E satu.com (Cirebon) - Kejaksaan Negeri ( Kejari ) Sumber menahan Kaur Keuangan Desa Tenjomaya kecamatan Ciledug Kabupaten Cirebon berinisial ES karena diduga ikut terlibat dalam dugaan kasus korupsi Dana Desa dan BLT Covid -19 yang mengakibatkan kerugian negara hingga mencapai lebih dari Rp. 325 juta.

ES menyusul mantan kuwu yang saat ini sudah divonis 3 tahun.

Penahanan terhadap ES, karena dianggap membantu dan ikut menikmati tindak pidana korupsi yang dilakukan oleh kuwu Desa Tenjomaya berinisial MH.
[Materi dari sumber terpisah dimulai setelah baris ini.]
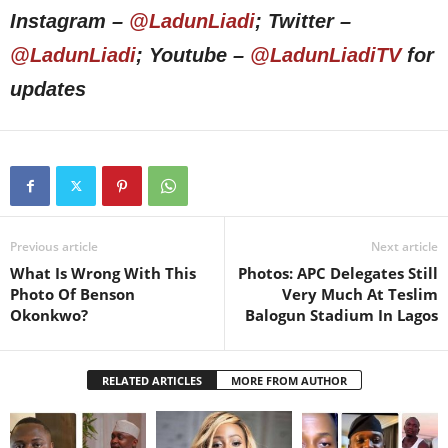
Instagram –
@LadunLiadi
; Twitter –
@LadunLiadi
; Youtube –
@LadunLiadiTV
for
updates
Previous article
Next article
What Is Wrong With This
Photos: APC Delegates Still
Photo Of Benson
Very Much At Teslim
Okonkwo?
Balogun Stadium In Lagos
RELATED ARTICLES
MORE FROM AUTHOR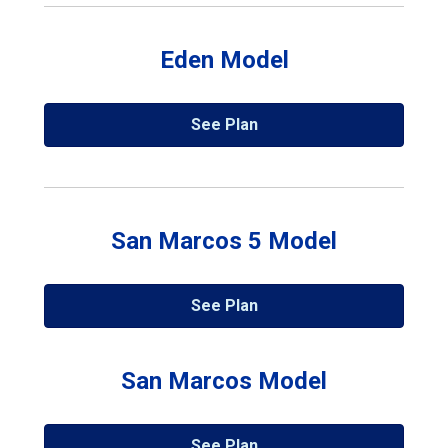
Eden Model
See Plan
San Marcos 5 Model
See Plan
San Marcos Model
See Plan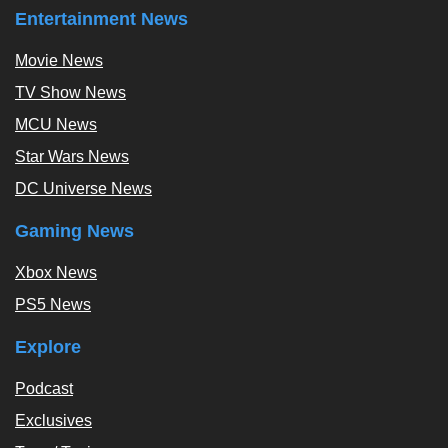
Entertainment News
Movie News
TV Show News
MCU News
Star Wars News
DC Universe News
Gaming News
Xbox News
PS5 News
Explore
Podcast
Exclusives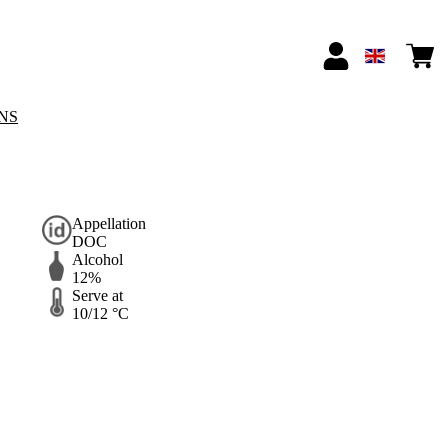
NS
Appellation
DOC
Alcohol
12%
Serve at
10/12 °C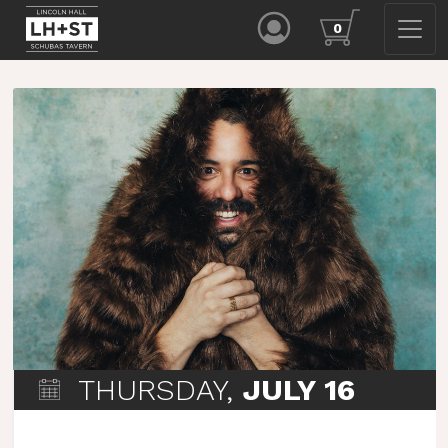
0
THURSDAY,
JULY 16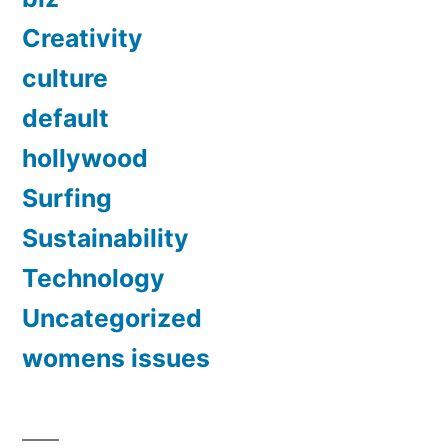
Creativity
culture
default
hollywood
Surfing
Sustainability
Technology
Uncategorized
womens issues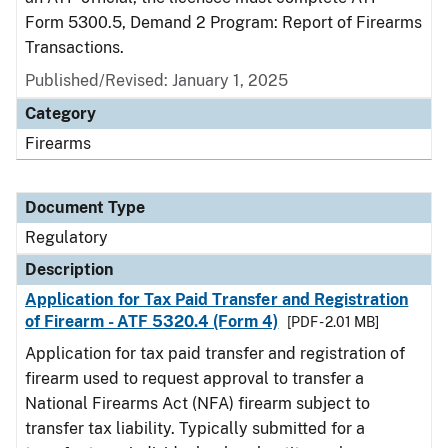
Form 5300.5, Demand 2 Program: Report of Firearms
Transactions.
Published/Revised: January 1, 2025
Category
Firearms
Document Type
Regulatory
Description
Application for Tax Paid Transfer and Registration
of Firearm - ATF 5320.4 (Form 4)
[PDF - 2.01 MB]
Application for tax paid transfer and registration of
firearm used to request approval to transfer a
National Firearms Act (NFA) firearm subject to
transfer tax liability. Typically submitted for a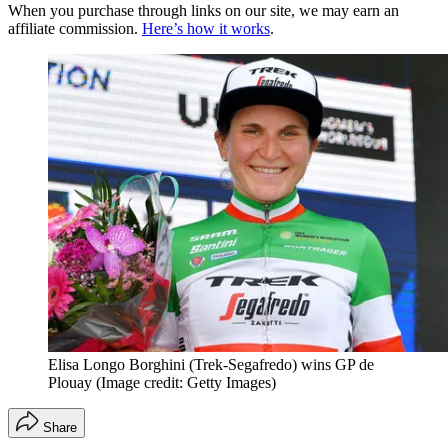
When you purchase through links on our site, we may earn an
affiliate commission.
Here’s how it works
.
Elisa Longo Borghini (Trek-Segafredo) wins GP de
Plouay
(Image credit: Getty Images)
Share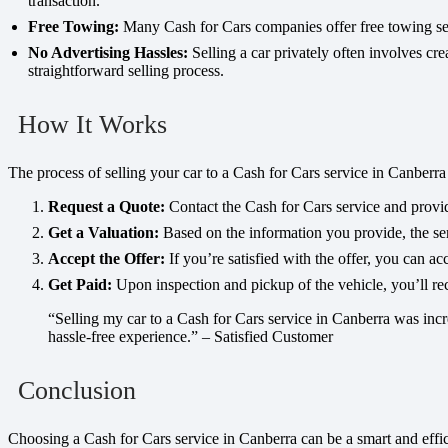
transaction.
Free Towing:
Many Cash for Cars companies offer free towing servi
No Advertising Hassles:
Selling a car privately often involves cre
straightforward selling process.
How It Works
The process of selling your car to a Cash for Cars service in Canberra 
Request a Quote:
Contact the Cash for Cars service and provid
Get a Valuation:
Based on the information you provide, the serv
Accept the Offer:
If you’re satisfied with the offer, you can ac
Get Paid:
Upon inspection and pickup of the vehicle, you’ll r
“Selling my car to a Cash for Cars service in Canberra was incre
hassle-free experience.” – Satisfied Customer
Conclusion
Choosing a Cash for Cars service in Canberra can be a smart and effici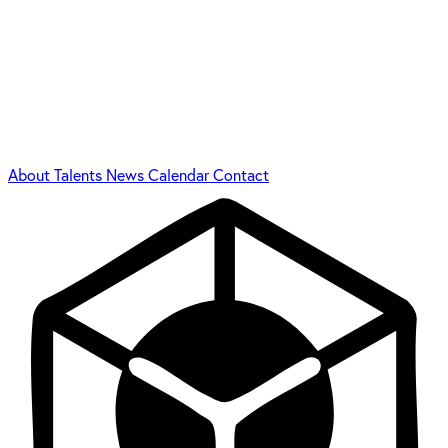
About
Talents
News
Calendar
Contact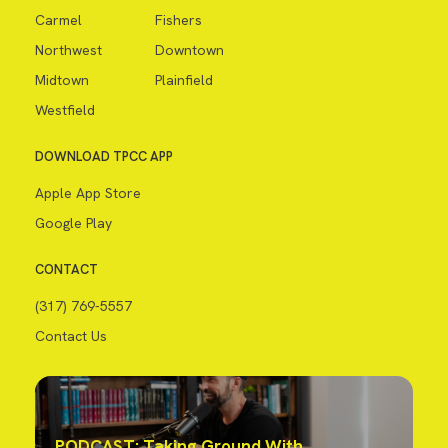
Carmel
Fishers
Northwest
Downtown
Midtown
Plainfield
Westfield
DOWNLOAD TPCC APP
Apple App Store
Google Play
CONTACT
(317) 769-5557
Contact Us
PODCAST: Taking Ground With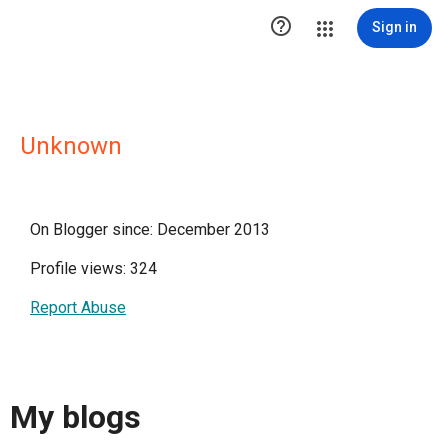

Sign in
Unknown
On Blogger since: December 2013
Profile views: 324
Report Abuse
My blogs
Bahkan yang keterlaluannya, selain anggaran dana desa untuk infrastruktur, ada alokasi BLT untuk penanganan Covid-19 yang dikorupsi di desa tersebut.

Kajari Kabupaten Cirebon, Hutamrin, SH, MH, menjelaskan pada awak media, rabu ( 13/7/22 ) peyidikan atas keterlibatan ES sendiri bermula dari perintah dsri putusan Pengadilan Tipikor Bandung yang menyidangkan kasus Kuwu Tenjomaya.

" Dalam perintah putusannya agar dilakukan pendalam kepada pihak-pihak terkait yang patut diduga membantu aksi tindak pidana korupsi yang dilakukan oleh Kuwu Tenjomaya " jelasnya.

Akhirnya petugas yang melakukan penyelidikan dan penyidikan bekerja secara marathon hingga menetapkan kepada ES sebagai tersangka dan langsung dilakukan penahanan karena ditemukan dugaan bahwa yang bersangkutan ikut membantu dan menikmati apa yang dilakukan oleh Kuwunya waktu itu " peran ES dalam perkara ini, yang bersangkutan, yang membuat laporan keuangan dan mengeluarkan uang dari kas desa bekerjasama dengan kuwu " tegasnya.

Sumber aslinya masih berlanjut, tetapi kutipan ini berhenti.